== Brief ==
Go through the entries below and copy every line that holds the word "kata".

===============

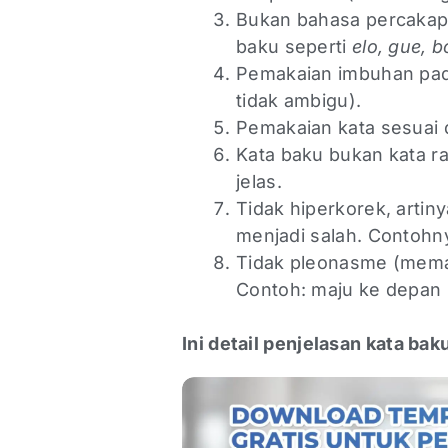
Bukan bahasa percakap
baku seperti
elo, gue, 
Pemakaian imbuhan pada 
tidak ambigu).
Pemakaian kata sesuai 
Kata baku bukan kata ra
jelas.
Tidak hiperkorek, artin
menjadi salah. Contohny
Tidak pleonasme (memak
Contoh: maju ke depan 
Ini detail penjelasan kata ba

===============

== Task response ==
Pemakaian kata sesuai 
Kata baku bukan kata ra
Ini detail penjelasan kata ba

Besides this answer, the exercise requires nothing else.